July 30, 2009
House Approves Fiscal Year 2010 Defense Funding Bill
WASHINGTON, D.C. – The House today approved Appropriations legislation to fund the Department of Defense and other national security operations through the next fiscal year. The bill contains $636.6 billion in total (mandatory and discretionary) funding, which is $10.2 billion above last year’s funding level and $3.8 billion above the request. Non-emergency discretionary spending in the bill totals $508 billion, which is $3.5 billion less than the President’s request and 4.1% over last year.
The legislation includes funding for critical national security needs, and provides the necessary resources for our troops to continue the nation’s military efforts abroad. In addition, the bill provides essential funding for health and quality of life programs for the men and women of the Armed Services and their families.

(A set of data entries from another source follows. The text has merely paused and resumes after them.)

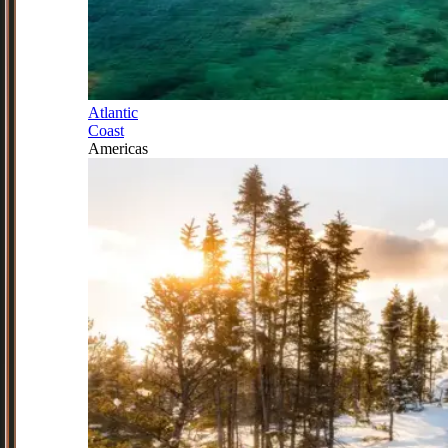
Atlantic
Coast
Americas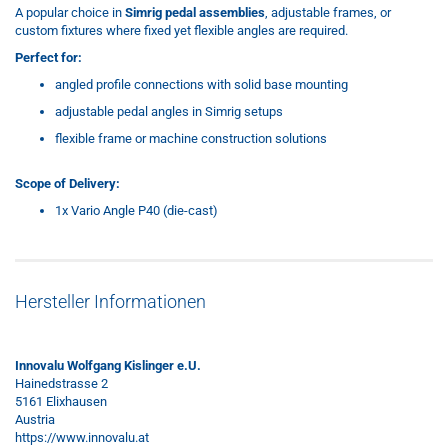
A popular choice in
Simrig pedal assemblies
, adjustable frames, or
custom fixtures where fixed yet flexible angles are required.
Perfect for:
angled profile connections with solid base mounting
adjustable pedal angles in Simrig setups
flexible frame or machine construction solutions
Scope of Delivery:
1x Vario Angle P40 (die-cast)
Hersteller Informationen
Innovalu Wolfgang Kislinger e.U.
Hainedstrasse 2
5161 Elixhausen
Austria
https://www.innovalu.at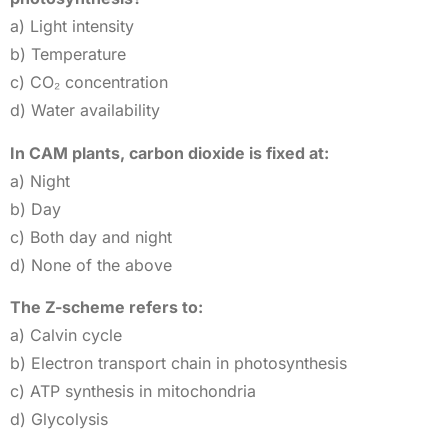
a) Light intensity
b) Temperature
c) CO₂ concentration
d) Water availability
In CAM plants, carbon dioxide is fixed at:
a) Night
b) Day
c) Both day and night
d) None of the above
The Z-scheme refers to:
a) Calvin cycle
b) Electron transport chain in photosynthesis
c) ATP synthesis in mitochondria
d) Glycolysis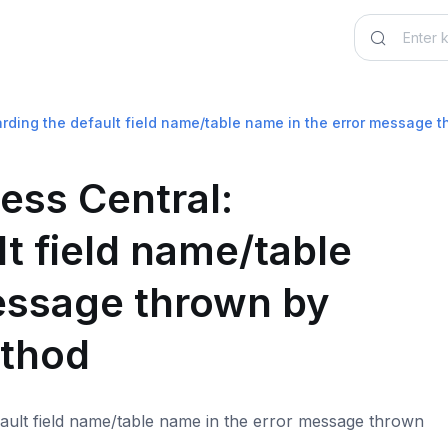
rding the default field name/table name in the error message 
ess Central:
t field name/table
essage thrown by
ethod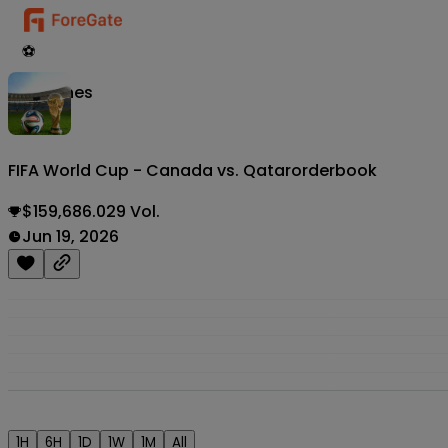
⚽
Matches
FIFA World Cup - Canada vs. Qatar
orderbook
$159,686.029 Vol.
Jun 19, 2026
1H
6H
1D
1W
1M
All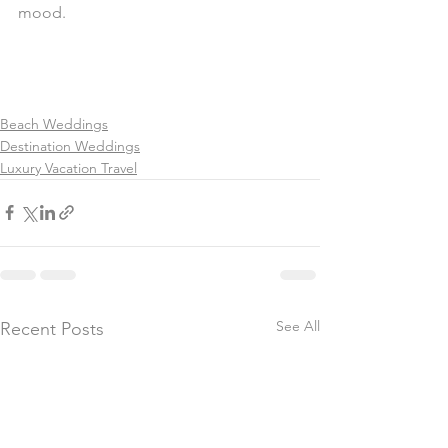
mood.
Beach Weddings
Destination Weddings
Luxury Vacation Travel
See All
Recent Posts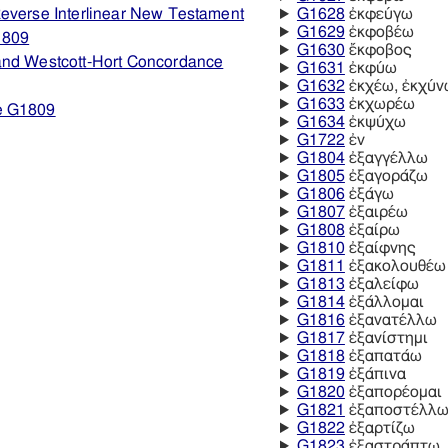
everse Interlinear New Testament
G1628
ἐκφεύγω
G1629
ἐκφοβέω
1809
G1630
ἔκφοβος
and Westcott-Hort Concordance
G1631
ἐκφύω
G1632
ἐκχέω, ἐκχύν
G1633
ἐκχωρέω
e G1809
G1634
ἐκψύχω
G1722
ἐν
G1804
ἐξαγγέλλω
G1805
ἐξαγοράζω
G1806
ἐξάγω
G1807
ἐξαιρέω
G1808
ἐξαίρω
G1810
ἐξαίφνης
G1811
ἐξακολουθέω
G1813
ἐξαλείφω
G1814
ἐξάλλομαι
G1816
ἐξανατέλλω
G1817
ἐξανίστημι
G1818
ἐξαπατάω
G1819
ἐξάπινα
G1820
ἐξαπορέομαι
G1821
ἐξαποστέλλ
G1822
ἐξαρτίζω
G1823
ἐξαστράπτω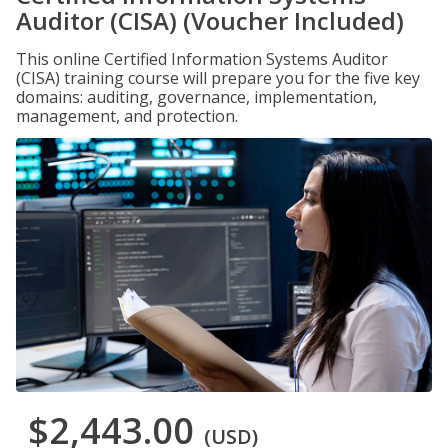
Auditor (CISA) (Voucher Included)
This online Certified Information Systems Auditor
(CISA) training course will prepare you for the five key
domains: auditing, governance, implementation,
management, and protection.
$2,443.00
(USD)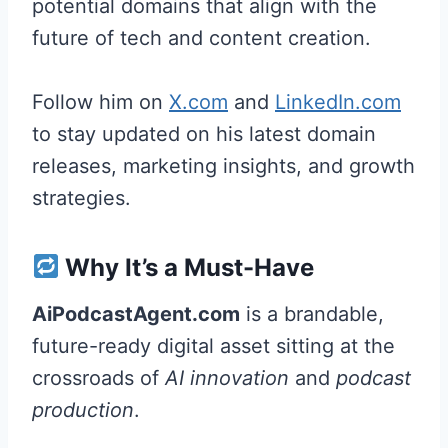
potential domains that align with the
future of tech and content creation.
Follow him on
X.com
and
LinkedIn.com
to stay updated on his latest domain
releases, marketing insights, and growth
strategies.
Why It’s a Must-Have
AiPodcastAgent.com
is a brandable,
future-ready digital asset sitting at the
crossroads of
AI innovation
and
podcast
production
.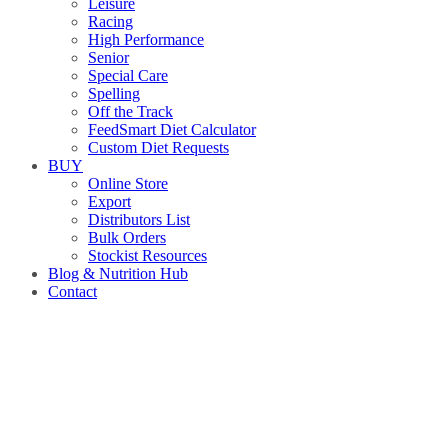
Leisure
Racing
High Performance
Senior
Special Care
Spelling
Off the Track
FeedSmart Diet Calculator
Custom Diet Requests
BUY
Online Store
Export
Distributors List
Bulk Orders
Stockist Resources
Blog & Nutrition Hub
Contact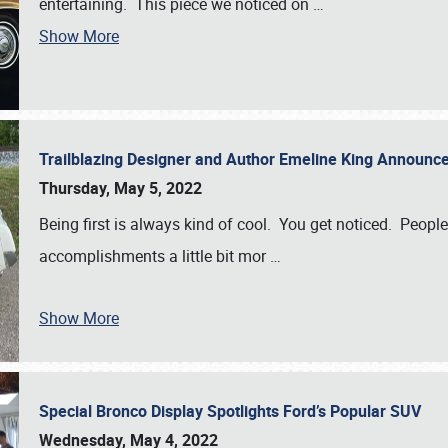
entertaining. This piece we noticed on
…
Show More
Trailblazing Designer and Author Emeline King Announce
Thursday, May 5, 2022
Being first is always kind of cool. You get noticed. Peopl
accomplishments a little bit mor
…
Show More
Special Bronco Display Spotlights Ford’s Popular SUV
Wednesday, May 4, 2022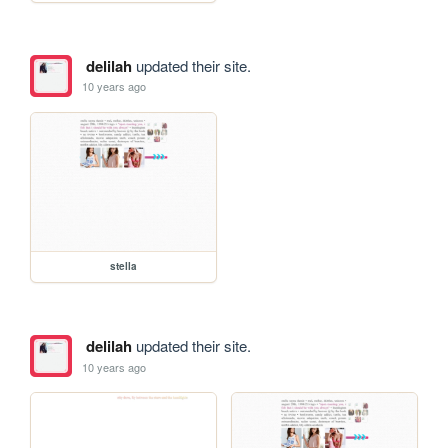
delilah
updated their site.
10 years ago
stella
delilah
updated their site.
10 years ago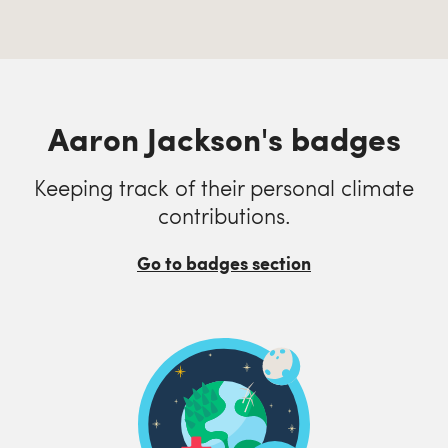
Aaron Jackson's badges
Keeping track of their personal climate
contributions.
Go to badges section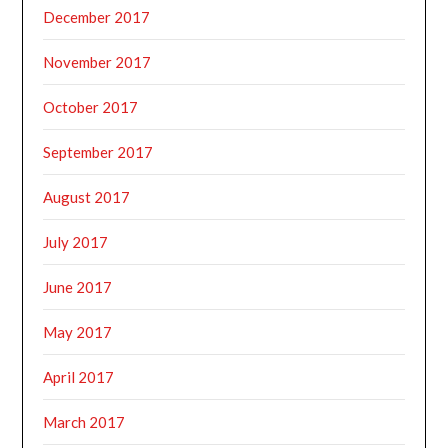
December 2017
November 2017
October 2017
September 2017
August 2017
July 2017
June 2017
May 2017
April 2017
March 2017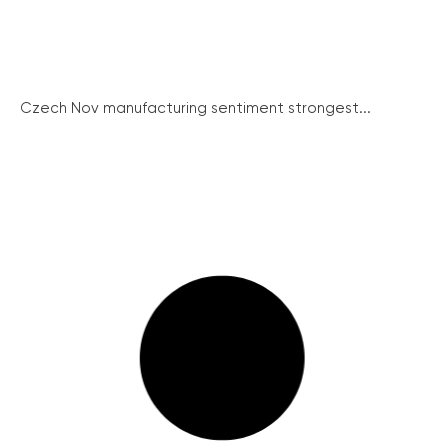
Czech Nov manufacturing sentiment strongest...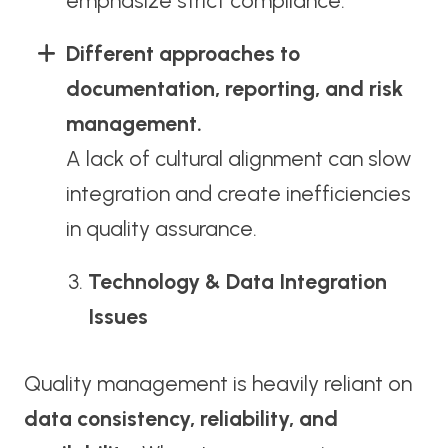
emphasize strict compliance.
Different approaches to
documentation, reporting, and risk
management.
A lack of cultural alignment can slow
integration and create inefficiencies
in quality assurance.
Technology & Data Integration
Issues
Quality management is heavily reliant on
data consistency, reliability, and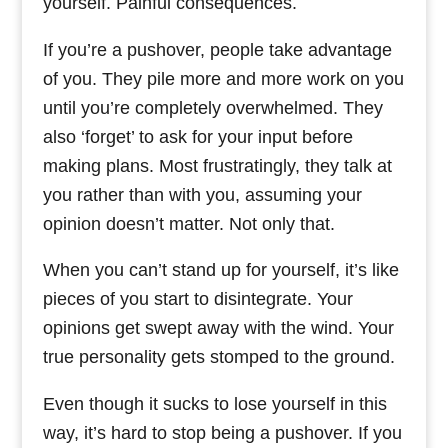
yourself. Painful consequences.
If you’re a pushover, people take advantage
of you. They pile more and more work on you
until you’re completely overwhelmed. They
also ‘forget’ to ask for your input before
making plans. Most frustratingly, they talk at
you rather than with you, assuming your
opinion doesn’t matter. Not only that.
When you can’t stand up for yourself, it’s like
pieces of you start to disintegrate. Your
opinions get swept away with the wind. Your
true personality gets stomped to the ground.
Even though it sucks to lose yourself in this
way, it’s hard to stop being a pushover. If you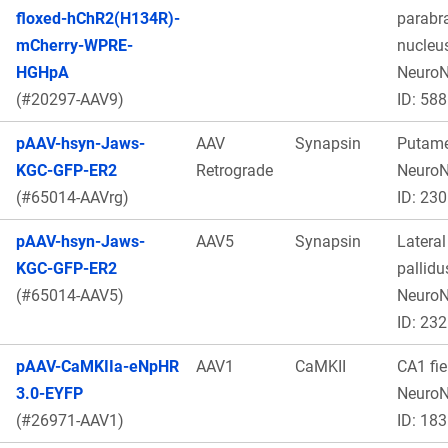
floxed-hChR2(H134R)-
parabr
mCherry-WPRE-
nucleus
HGHpA
Neuro
(#20297-AAV9)
ID: 588
pAAV-hsyn-Jaws-
AAV
Synapsin
Putame
KGC-GFP-ER2
Retrograde
Neuro
(#65014-AAVrg)
ID: 230
pAAV-hsyn-Jaws-
AAV5
Synapsin
Lateral
KGC-GFP-ER2
pallidu
(#65014-AAV5)
Neuro
ID: 232
pAAV-CaMKIIa-eNpHR
AAV1
CaMKII
CA1 fie
3.0-EYFP
Neuro
(#26971-AAV1)
ID: 183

House Appropriations Ranking Republican Jerry Lewis voted in favor of the legislation.
“There is nothing more important than the safety and security of our nation and its people. This bill will provide our troops with the support they deserve, and will allow them to continue their extraordinary work to protect the American people, our way of life, and to promote freedom around the globe,” Lewis said.
Specifically, the legislation provides $104.2 billion for ongoing military operations in Iraq and Afghanistan, $122.4 billion for a 3.4% pay raise for the military, and $29.9 billion for health care and support programs for troops and their families. The legislation also funds procurements of important military equipment and resources, including $674 million for three C-17 aircraft, $495 million for the purchase of nine additional F-18 aircraft over the budget request, $440 million in funding for a new aerial refueling tanker, and continued funding for the next-generation aircraft carrier and ten new Navy ships including four Littoral Combat Ships.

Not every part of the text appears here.